You could ask Jon at Nextgen if he would consider building the cable for you.

I would be happy to build one for you but the shipping from Next Gen to me and then from me to you would be brutal.


----------



## bzrkrage (Mar 20, 2011)

Hahaha! The cable rabbit hole. Hosa are the only available 90° TRS- L&R TS. There are other nicer cables, but not in 90°. L&M have it for a bit cheaper. Hosa TRS cable
I made my own. Monoprice do a nice 90° TRS to TRS cable for cheap, cut, solder and wrap.
Here are some nice parts.
90 trs pancake

Monoprice TRS


----------



## Sunny1433 (Nov 23, 2018)

Thank you everyone for the suggestions! Yeah, looks like I'll have to make a shorter one. My girlfriend's dad is an electrical engineer, so he'll be able to help me out with that  

Thanks for the parts suggestions! I'll use those


----------



## juiceboxjosh (May 25, 2016)

I used switchcraft 236 I think it is. The stereo one either way. Or you can use the neutrik ones I think. Then I used evidence audio monorail and their sis plugs for the mono side. Worked like a charm.


----------



## gtrguy (Jul 6, 2006)

30cm (about 12") long-






EBS ICY-30 Insert Cable and Connectors - Cables - Accessories - Guitars & Amps | Cosmo Music


EBS ICY-30 Insert Cable and Connectors




cosmomusic.ca


----------



## Sunny1433 (Nov 23, 2018)

Oh and just a tip for anyone looking for great, flat mono pedalboard cables, I've had a great experience with these guys Flat Patch Cables Or Guitar Pedalboard Cables Online | TourGearDesigns

Based in Toronto


----------



## greco (Jul 15, 2007)

Please consider posting a pic of your finished cable.

Good Luck with getting it sorted out!


----------



## Sunny1433 (Nov 23, 2018)

Will do! Probably won't have it for a couple of weeks cause I'd have to go to Cambridge for that. I just wanted to try my TC Electronic June 60 chorus, stereo into my volante and stereo out into my two two amps


----------



## greco (Jul 15, 2007)

If you want a giggle...this is the "Y" splitter I built recently. Yes, that is a tuna can.


----------



## Sunny1433 (Nov 23, 2018)

greco said:


> If you want a giggle...this is the "Y" splitter I built recently. Yes, that is a tuna can.
> View attachment 322970


Honestly, I love your ingenuity! For me, any kind of soldering is just a can of worms lol


----------



## player99 (Sep 5, 2019)

greco said:


> If you want a giggle...this is the "Y" splitter I built recently.
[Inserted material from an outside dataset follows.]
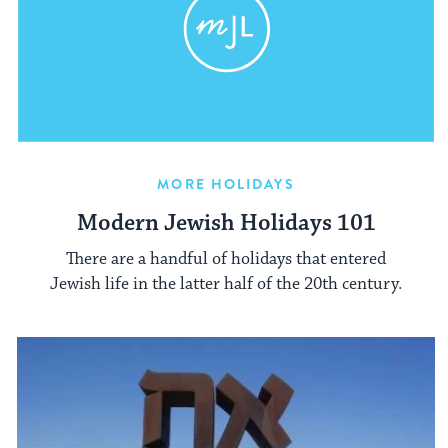
MORE HOLIDAYS
Modern Jewish Holidays 101
There are a handful of holidays that entered
Jewish life in the latter half of the 20th century.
Yes, that is a tuna can.
> View attachment 322970


Somthing fishy with that design. (groan)


----------



## bzrkrage (Mar 20, 2011)

@Sunny1433 L&M have the EBS icy-30 for $15.99.
SKU# 719947


----------



## greco (Jul 15, 2007)

bzrkrage said:


> @Sunny1433 L&M have the EBS icy-30 for $15.99.
> SKU# 719947


That is sweet! 
(grabbed the first pic I saw on the net)


----------



## awdwon (Sep 28, 2008)

bzrkrage said:


> @Sunny1433 L&M have the EBS icy-30 for $15.99.
> SKU# 719947


I don’t see them listed on their site anywhere? I’ve searched online for these in Canada and can’t find any in stock anywhere.

Meris is making some now and supposed to be in stock at Moog Audio in early Aug. 

Damage Control makes a nice quality one as well. I’m currently on the hunt for a handful of them as well and weighing my options.


Sent from my iPhone using Tapatalk


----------



## bzrkrage (Mar 20, 2011)

awdwon said:


> don’t see them listed on their site anywhere?


Call them. Quote the SKU#. They have them.
Hell, I just bought one 2 days ago. (Pick up today)


----------



## awdwon (Sep 28, 2008)

Nice. The nearest l&m is an hour from me but I planned on stopping by one next week, thanks.


Sent from my iPhone using Tapatalk


----------



## bzrkrage (Mar 20, 2011)




----------